[Exercise data]

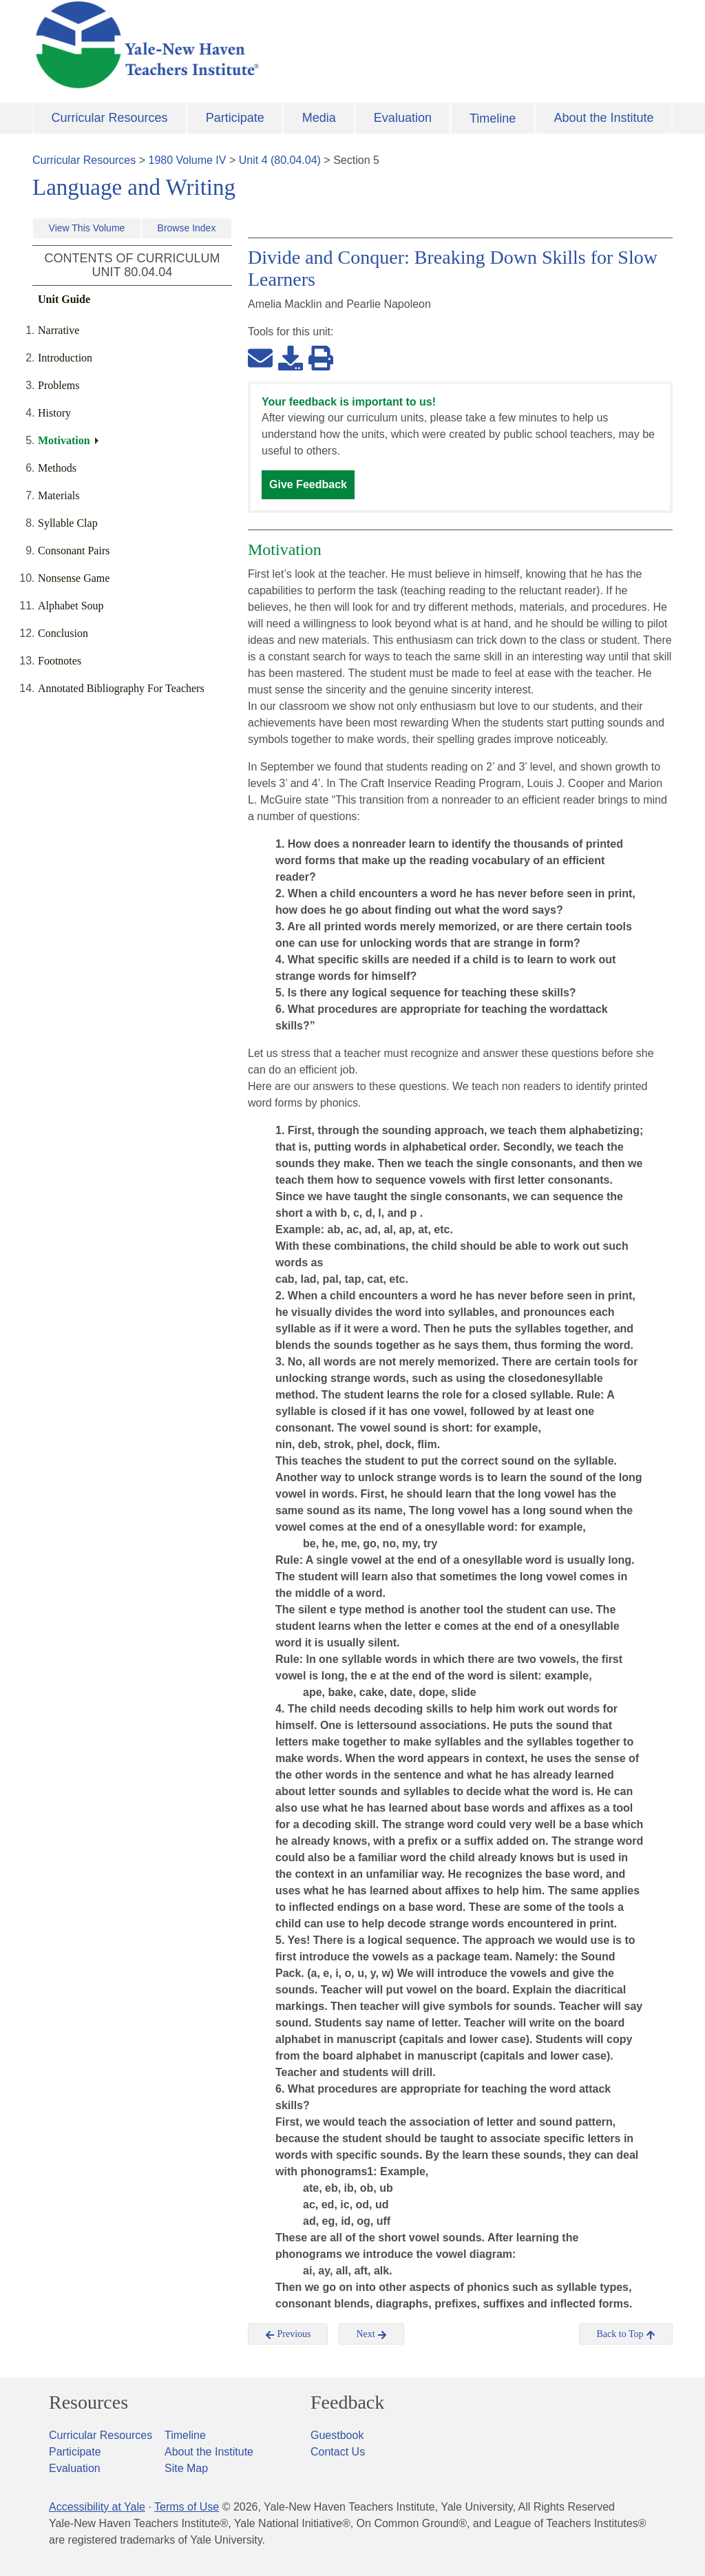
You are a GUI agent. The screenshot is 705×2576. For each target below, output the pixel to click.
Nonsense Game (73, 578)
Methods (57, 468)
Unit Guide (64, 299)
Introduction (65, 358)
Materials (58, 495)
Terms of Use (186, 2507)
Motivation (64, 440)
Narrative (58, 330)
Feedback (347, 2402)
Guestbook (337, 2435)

[/Exercise data]
[Exercise data]

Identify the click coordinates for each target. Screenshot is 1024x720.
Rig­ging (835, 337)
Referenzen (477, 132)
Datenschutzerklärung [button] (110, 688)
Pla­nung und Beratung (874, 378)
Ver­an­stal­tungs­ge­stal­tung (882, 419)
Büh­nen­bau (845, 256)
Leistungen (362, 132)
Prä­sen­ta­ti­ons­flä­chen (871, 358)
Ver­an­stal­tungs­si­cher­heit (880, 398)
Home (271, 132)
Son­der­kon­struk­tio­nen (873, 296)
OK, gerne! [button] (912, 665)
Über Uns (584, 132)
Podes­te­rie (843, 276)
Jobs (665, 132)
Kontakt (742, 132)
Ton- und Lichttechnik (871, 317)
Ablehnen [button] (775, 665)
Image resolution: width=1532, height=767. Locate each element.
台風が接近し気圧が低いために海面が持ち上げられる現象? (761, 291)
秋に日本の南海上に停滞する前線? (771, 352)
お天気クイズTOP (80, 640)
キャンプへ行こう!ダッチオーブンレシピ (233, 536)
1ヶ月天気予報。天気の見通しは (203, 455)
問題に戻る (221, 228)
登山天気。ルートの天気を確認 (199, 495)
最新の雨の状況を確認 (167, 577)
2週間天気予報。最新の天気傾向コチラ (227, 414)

[/Exercise data]

**What you will do:**
Out of the data above, transcribe exactly and only the lines starting with the line that has "OK, gerne! [button] (912, 665)" and going on through the line that has "1ヶ月天気予報。天気の見通しは (203, 455)", both included.

**Output below:**
OK, gerne! [button] (912, 665)
Über Uns (584, 132)
Podes­te­rie (843, 276)
Jobs (665, 132)
Kontakt (742, 132)
Ton- und Lichttechnik (871, 317)
Ablehnen [button] (775, 665)
Image resolution: width=1532, height=767. Locate each element.
台風が接近し気圧が低いために海面が持ち上げられる現象? (761, 291)
秋に日本の南海上に停滞する前線? (771, 352)
お天気クイズTOP (80, 640)
キャンプへ行こう!ダッチオーブンレシピ (233, 536)
1ヶ月天気予報。天気の見通しは (203, 455)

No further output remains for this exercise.